Another problem for which we will probably need an eventual fix or
workaround. If bytecode can contain a JMP-like instruction it should
be possible to have the compiler split long generated methods and
chain the pieces together without much loss of runtime efficiency,
particularly if it does so at "natural" places -- existing conditional
branches, particularly, and (loop ...) borders -- (defn foo (if x
(lotta-code-1) (lotta-code-2))) for example can be trivially converted
to (defn foo (if x (lotta-code-1) (jmp bar))) (defn bar
(lotta-code-2)) -- though if you had such a jump instruction I'd have
thought implementing real TCO would have been fairly easy, and
apparently it was not.

Failing such a jmp capability you'd have to just use (bar) in that
last example and suffer an additional method call overhead at the
break-point.
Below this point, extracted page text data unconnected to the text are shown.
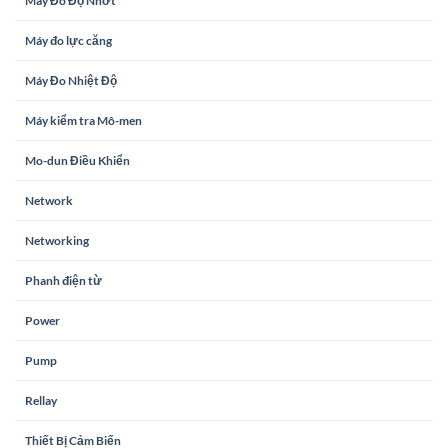
Máy Đo Độ Nhớt
Máy đo lực căng
Máy Đo Nhiệt Độ
Máy kiểm tra Mô-men
Mo-dun Điều Khiển
Network
Networking
Phanh điện từ
Power
Pump
Rellay
Thiết Bị Cảm Biến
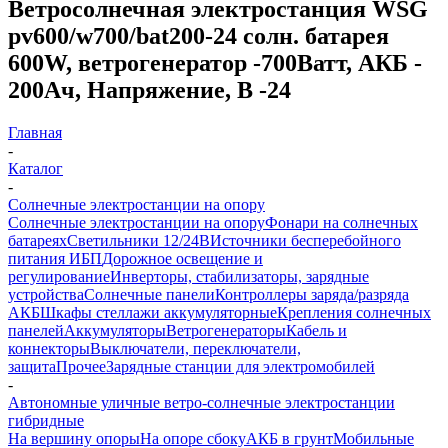
Ветросолнечная электростанция WSG
pv600/w700/bat200-24 солн. батарея
600W, ветрогенератор -700Ватт, АКБ -
200Ач, Напряжение, В -24
Главная
-
Каталог
-
Солнечные электростанции на опору
Солнечные электростанции на опору
Фонари на солнечных
батареях
Светильники 12/24В
Источники бесперебойного
питания ИБП
Дорожное освещение и
регулирование
Инверторы, стабилизаторы, зарядные
устройства
Солнечные панели
Контроллеры заряда/разряда
АКБ
Шкафы стеллажи аккумуляторные
Крепления солнечных
панелей
Аккумуляторы
Ветрогенераторы
Кабель и
коннекторы
Выключатели, переключатели,
защита
Прочее
Зарядные станции для электромобилей
-
Автономные уличные ветро-солнечные электростанции
гибридные
На вершину опоры
На опоре сбоку
АКБ в грунт
Мобильные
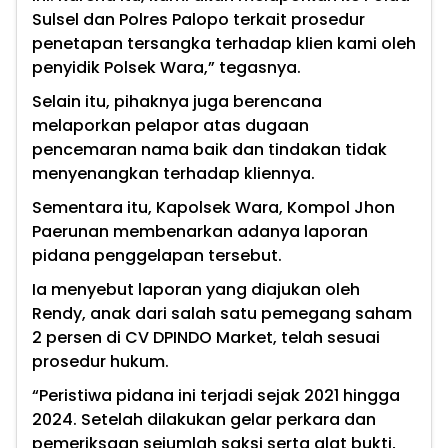
Sulsel dan Polres Palopo terkait prosedur
penetapan tersangka terhadap klien kami oleh
penyidik Polsek Wara,” tegasnya.
Selain itu, pihaknya juga berencana
melaporkan pelapor atas dugaan
pencemaran nama baik dan tindakan tidak
menyenangkan terhadap kliennya.
Sementara itu, Kapolsek Wara, Kompol Jhon
Paerunan membenarkan adanya laporan
pidana penggelapan tersebut.
Ia menyebut laporan yang diajukan oleh
Rendy, anak dari salah satu pemegang saham
2 persen di CV DPINDO Market, telah sesuai
prosedur hukum.
“Peristiwa pidana ini terjadi sejak 2021 hingga
2024. Setelah dilakukan gelar perkara dan
pemeriksaan sejumlah saksi serta alat bukti,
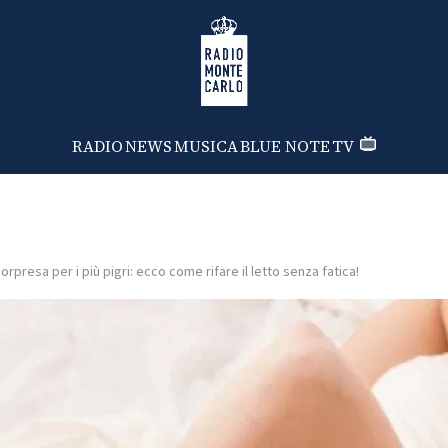
Radio Monte Carlo
RADIO
NEWS
MUSICA
BLUE NOTE
TV
orpresa per i più pigri: ecco come rifare il letto senza fatica!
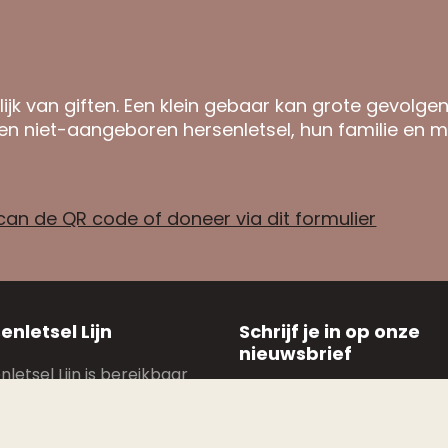
ijk van giften. Een klein gebaar kan grote gevolge
n niet-aangeboren hersenletsel, hun familie en m
can de QR code of doneer via dit formulier
enletsel Lijn
Schrijf je in op onze
nieuwsbrief
letsel Lijn is bereikbaar
E-
ummer 02 681 81 81
mail
(Vereist)
: 13u30–16u30, dinsdag:
woensdag: 9u–12u en 13u30–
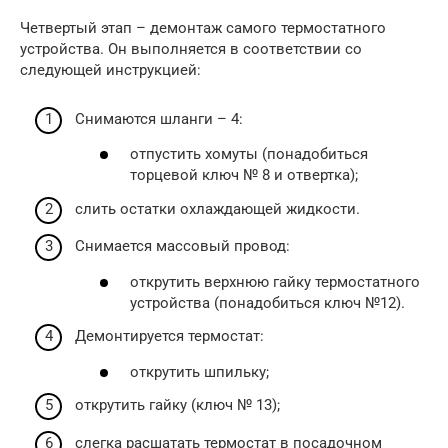
Четвертый этап – демонтаж самого термостатного
устройства. Он выполняется в соответствии со
следующей инструкцией:
Снимаются шланги – 4:
отпустить хомуты (понадобиться
торцевой ключ № 8 и отвертка);
слить остатки охлаждающей жидкости.
Снимается массовый провод:
открутить верхнюю гайку термостатного
устройства (понадобиться ключ №12).
Демонтируется термостат:
открутить шпильку;
открутить гайку (ключ № 13);
слегка расшатать термостат в посадочном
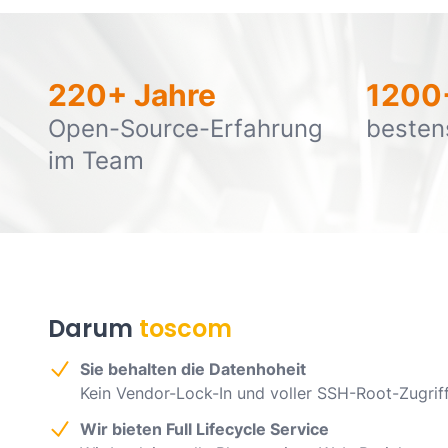
220+ Jahre
1200
Open-Source-Erfahrung
besten
im Team
Darum
toscom
Sie behalten die Datenhoheit
Kein Vendor-Lock-In und voller SSH-Root-Zugriff
Wir bieten Full Lifecycle Service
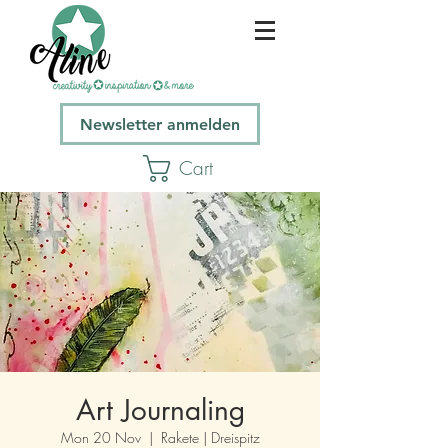
Newsletter anmelden
Cart
Art Journaling
Mon 20 Nov
  |  
Rakete | Dreispitz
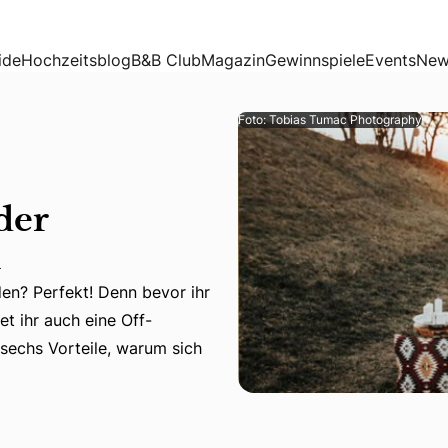
ide
Hochzeitsblog
B&B Club
Magazin
Gewinnspiele
Events
New
Foto: Tobias Tumac Photography
der
n
den? Perfekt! Denn bevor ihr
en? Perfekt! Denn bevor ihr eure Hochzeit auf den Frühling
et ihr auch eine Off-
sechs Vorteile, warum sich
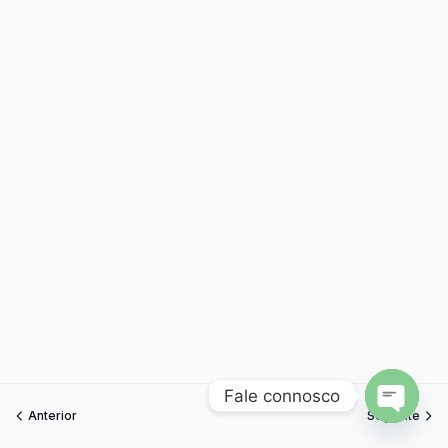
Fale connosco
Anterior
Seguinte
Open
chaty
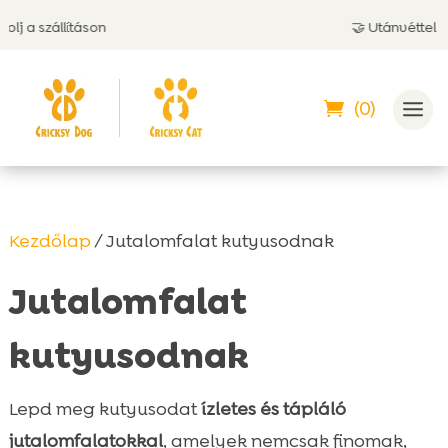
🤝 Utánvéttel is fizethetsz
(0)
Kezdőlap
/ Jutalomfalat kutyusodnak
Jutalomfalat
kutyusodnak
Lepd meg kutyusodat
ízletes és tápláló
jutalomfalatokkal
, amelyek nemcsak finomak,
Again, the obvious way to do it would be to recognize
common branching construct forms such as (if ...) and (cond ...) that
are larger than the threshold but have individual branches that are
not and turn some or all of the branches into their own under-the-hood
methods and calls to those methods.

> We used to generate such big methods in ABCL because
> at one point we tried to spell out in the bytecode all the class names
> corresponding to functions in a compiled file, in order to avoid
> reflection when loading the compiled functions. For files with many
> functions (> 1000 iirc) the generated code became too big. It turned
> out that this optimization had a negligible impact on performance, so
> we reverted it.

I wonder if Clojure is using a similar optimization and would benefit
from its reversion.

-- 
Protege: What is this seething mass of parentheses?!
Master: Your father's Lisp REPL. This is the language of a true
hacker. Not as clumsy or random as C++; a language for a more
civilized age.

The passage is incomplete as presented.